There are three levels of traction control (four, if you include switching it off altogether), each of which includes anti-wheelie control, although the whole system isn't as sophisticated as the one fitted to the RSV4 APRC, since only comparative wheel speed sensors are employed on the Dorsoduro and not the RSV4's inertia sensor and more sophisticated programming. And unlike the APRC, you can't swap between traction control settings on the go. Of the three settings, Three is the most intrusive, and selecting it to ride hard on those slippery Spanish roads soon had the system cutting in to reduce power when the rear Pirelli started to slide. At the other end of the scale, level One had much less effect, with enough power still maintained to get the rear wheel sliding on the Sport engine map when opening the throttle out of a slow turn. Two was the best, delivering confidence via a sense of control - but while not having the RSV4 system's range of adjustment, the TC in the Dorsoduro works just as effectively yet surreptitiously as the one in the V4 race replica. And forget about wheelying this bike, unless you cheat and launch it over the brow of a hill.

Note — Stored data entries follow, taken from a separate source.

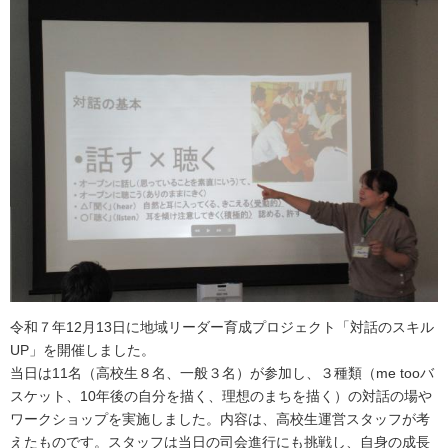
令和７年12月13日に地域リーダー育成プロジェクト「対話のスキル
UP」を開催しました。
当日は11名（高校生８名、一般３名）が参加し、３種類（me tooバ
スケット、10年後の自分を描く、理想のまちを描く）の対話の場や
ワークショップを実施しました。内容は、高校生運営スタッフが考
えたものです。スタッフは当日の司会進行にも挑戦し、自身の成長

The ABS worked really well, too, and there were lots of chances to evaluate it on those slick surfaces where I'd otherwise have been pretty nervous about using the front brakes to anything like their full potential - and they do work well, with good response thanks also to the braided metal brake lines that are standard. I didn't get the rear wheel chattering even under the hardest of stops for a downhill hairpin, despite the fact there's no slipper clutch fitted . And in spite of the steering geometry's hefty trail, the Dorsoduro didn't sit up and head for the haystacks if I took an extra handful of front brake leaned over in a turn. The Aprilia held its line well under high speed braking, plus it tracked straight and true even at speeds of 125 mph and more taking the autopista back to the Jerez GP circuit. It's responsive but composed - there's no sign of nervousness, thanks presumably to that conservative steering geometry.
The fully adjustable Sachs...
The fully adjustable Sachs rear shock offers a generous 155mm of wheel travel, operates without a linkage and is offset to the right for clearance to the rear cylinder's exhaust pipe.

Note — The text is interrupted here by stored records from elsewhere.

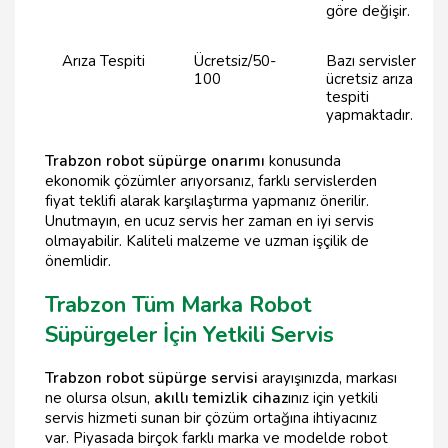
göre değişir.
Arıza Tespiti
Ücretsiz/50-
Bazı servisler
100
ücretsiz arıza
tespiti
yapmaktadır.
Trabzon robot süpürge onarımı
konusunda
ekonomik çözümler arıyorsanız, farklı servislerden
fiyat teklifi alarak karşılaştırma yapmanız önerilir.
Unutmayın, en ucuz servis her zaman en iyi servis
olmayabilir. Kaliteli malzeme ve uzman işçilik de
önemlidir.
Trabzon Tüm Marka Robot
Süpürgeler İçin Yetkili Servis
Trabzon robot süpürge servisi
arayışınızda, markası
ne olursa olsun,
akıllı temizlik cihaz
ınız için yetkili
servis hizmeti sunan bir çözüm ortağına ihtiyacınız
var. Piyasada birçok farklı marka ve modelde robot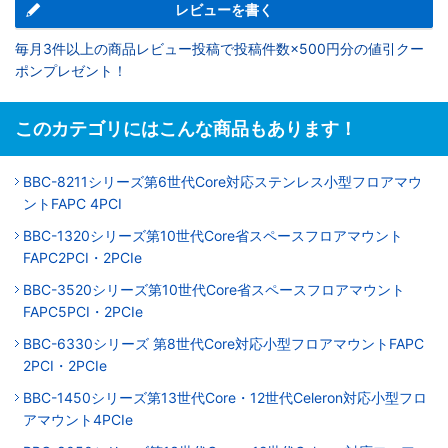
レビューを書く
毎月3件以上の商品レビュー投稿で投稿件数×500円分の値引クー
ポンプレゼント！
このカテゴリにはこんな商品もあります！
BBC-8211シリーズ第6世代Core対応ステンレス小型フロアマウ
ントFAPC 4PCI
BBC-1320シリーズ第10世代Core省スペースフロアマウント
FAPC2PCI・2PCIe
BBC-3520シリーズ第10世代Core省スペースフロアマウント
FAPC5PCI・2PCIe
BBC-6330シリーズ 第8世代Core対応小型フロアマウントFAPC
2PCI・2PCIe
BBC-1450シリーズ第13世代Core・12世代Celeron対応小型フロ
アマウント4PCIe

The Dorsoduro features radial-mount...
The Dorsoduro features radial-mount four-piston Brembo calipers, 320mm Grimeca discs and a 43mm Sachs fork. A Factory version, with all the usual upgrades, will be offered.
The modular chassis will be...
The modular chassis will be shared with at least three other future 1200 V-twin Aprilia models. An upper tubular steel trellis section bolts to aluminum sideplates, making it easy to vary chassis dimensions across different models. On the 1200 Dorsoduro, rake and trail are quite relaxed at 27.3 degrees and 118mm respectively.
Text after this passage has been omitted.